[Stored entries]
━━━━━━━━━━━━━━━━━━━━

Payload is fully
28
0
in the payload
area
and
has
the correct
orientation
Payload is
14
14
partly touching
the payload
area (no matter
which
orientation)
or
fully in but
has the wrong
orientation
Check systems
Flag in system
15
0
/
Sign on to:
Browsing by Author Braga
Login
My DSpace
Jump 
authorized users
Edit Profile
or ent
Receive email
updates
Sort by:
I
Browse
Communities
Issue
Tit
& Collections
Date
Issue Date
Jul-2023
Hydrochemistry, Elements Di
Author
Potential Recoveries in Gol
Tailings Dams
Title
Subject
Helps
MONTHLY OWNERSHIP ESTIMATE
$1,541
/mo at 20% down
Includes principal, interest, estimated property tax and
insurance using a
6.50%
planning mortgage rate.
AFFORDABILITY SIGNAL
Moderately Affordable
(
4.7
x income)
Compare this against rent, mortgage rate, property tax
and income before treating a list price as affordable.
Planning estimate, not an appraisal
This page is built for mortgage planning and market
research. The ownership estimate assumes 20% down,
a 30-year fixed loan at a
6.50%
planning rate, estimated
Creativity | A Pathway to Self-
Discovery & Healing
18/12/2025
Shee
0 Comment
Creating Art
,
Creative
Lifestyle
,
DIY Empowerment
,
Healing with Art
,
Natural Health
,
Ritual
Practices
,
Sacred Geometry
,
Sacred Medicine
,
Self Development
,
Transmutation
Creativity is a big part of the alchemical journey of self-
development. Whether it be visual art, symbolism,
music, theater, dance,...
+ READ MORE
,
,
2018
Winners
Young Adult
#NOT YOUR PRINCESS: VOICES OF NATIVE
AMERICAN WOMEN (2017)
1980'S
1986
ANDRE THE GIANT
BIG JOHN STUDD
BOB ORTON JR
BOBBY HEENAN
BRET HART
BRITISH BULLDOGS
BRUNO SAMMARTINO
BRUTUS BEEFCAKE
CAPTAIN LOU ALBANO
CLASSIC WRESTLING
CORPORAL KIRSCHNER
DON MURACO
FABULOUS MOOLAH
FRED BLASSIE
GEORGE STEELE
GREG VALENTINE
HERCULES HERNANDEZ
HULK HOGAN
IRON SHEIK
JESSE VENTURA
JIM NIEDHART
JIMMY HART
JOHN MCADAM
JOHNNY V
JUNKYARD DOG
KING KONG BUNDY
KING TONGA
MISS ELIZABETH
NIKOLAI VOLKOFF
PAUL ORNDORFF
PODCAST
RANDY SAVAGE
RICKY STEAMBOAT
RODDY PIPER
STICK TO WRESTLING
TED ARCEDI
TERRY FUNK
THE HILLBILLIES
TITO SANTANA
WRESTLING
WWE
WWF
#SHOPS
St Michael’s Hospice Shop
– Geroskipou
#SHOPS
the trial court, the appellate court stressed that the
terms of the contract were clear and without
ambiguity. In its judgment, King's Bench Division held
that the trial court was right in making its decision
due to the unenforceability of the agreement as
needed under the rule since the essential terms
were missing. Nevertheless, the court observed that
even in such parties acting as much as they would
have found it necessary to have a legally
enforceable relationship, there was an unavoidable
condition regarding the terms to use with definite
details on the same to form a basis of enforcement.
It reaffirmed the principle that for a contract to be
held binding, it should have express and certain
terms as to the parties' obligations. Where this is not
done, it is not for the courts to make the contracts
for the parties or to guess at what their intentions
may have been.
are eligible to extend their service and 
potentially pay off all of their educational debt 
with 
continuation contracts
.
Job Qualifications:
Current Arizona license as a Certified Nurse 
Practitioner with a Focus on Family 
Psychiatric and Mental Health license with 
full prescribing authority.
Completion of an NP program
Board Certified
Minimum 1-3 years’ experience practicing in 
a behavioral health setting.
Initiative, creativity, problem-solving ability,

━━━━━━━━━━━━━━━━━━━━

### WORK REQUIRED
Among the lines above, which hold the word "Healing"? Report each one.

### TASK OUTPUT
Discovery & Healing
Healing with Art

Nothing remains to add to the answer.